Some anti-abortion Democratic delegates at the event Wednesday said they feel alienated by the party’s shift.

“I think the party needs to be more respectful of its faith community,” Justin Giboney, a delegate from the fifth district of Georgia, told The Huffington Post. “I think there are so many values that we cherish as a Democratic Party, whether it’s being inclusive, the high value we place on diversity, taking care of the underserved and impoverished, taking care of immigrants ― those are things, as a Christian, I truly value. But at the same time, my faith comes first. So just because the party moves to the left [on abortion] doesn’t mean I move to the left.”

But Democrats like Giboney aren’t ready to abandon their party over the issue. The difference between Democrats who oppose abortion and Republicans who do, according to many delegates at the DFLA event, is that the Democrats recognize the importance of programs and policies that support mothers and their babies post-birth.
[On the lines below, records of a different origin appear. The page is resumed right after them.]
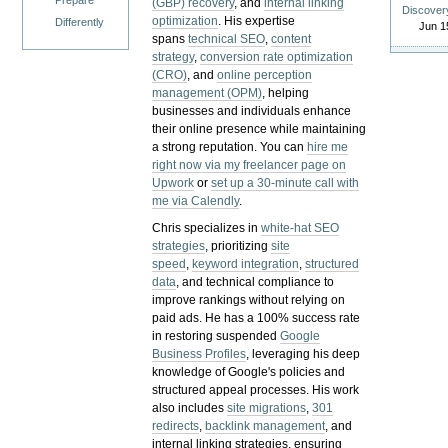
Prepare
(GBP) recovery
, and
internal linking
Discover
optimization
. His expertise
Differently
Jun 1
spans
technical SEO
,
content
strategy
,
conversion rate optimization
(CRO)
, and
online perception
management (OPM)
, helping
businesses and individuals enhance
their online presence while maintaining
a strong reputation.
You can
hire me
right now via my freelancer page on
Upwork
or
set up a 30-minute call with
me via Calendly
.
Chris specializes in
white-hat SEO
strategies
, prioritizing
site
speed
,
keyword integration
,
structured
data
, and technical compliance to
improve rankings without relying on
paid ads. He has a 100% success rate
in restoring suspended
Google
Business Profiles
, leveraging his deep
knowledge of Google's policies and
structured appeal processes. His work
also includes
site migrations
,
301
redirects
,
backlink management
, and
internal linking strategies, ensuring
“I care about the whole life,” said Louisiana State Rep. Katrina Jackson (D-Monroe), who has introduced several abortion restriction during her five years in the state legislature. “So when I get through advocating for a parent to choose life, then my next step is always to implement policy and legislation that would actually care for the child and ensure the child has an opportunity at the American Dream, regardless of his parents’ financial status or social status in America.”
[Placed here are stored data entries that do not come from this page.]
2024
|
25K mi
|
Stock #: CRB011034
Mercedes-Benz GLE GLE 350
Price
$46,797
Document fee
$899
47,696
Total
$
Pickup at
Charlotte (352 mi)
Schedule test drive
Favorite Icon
Jackson said she is an enthusiastic supporter of Clinton, despite the nominee’s outspoken support for abortion rights, because she thinks Clinton’s policies will be better for babies and mothers than those of Republican nominee Donald Trump. She said she knows a lot of people in Louisiana who consider themselves anti-abortion Democrats, but they are less able to be open about their views in a party that is so far to the left of them on abortion.

“Sometimes they’d rather not be asked about it,” Jackson said. “But we’re not as few as people think we are.”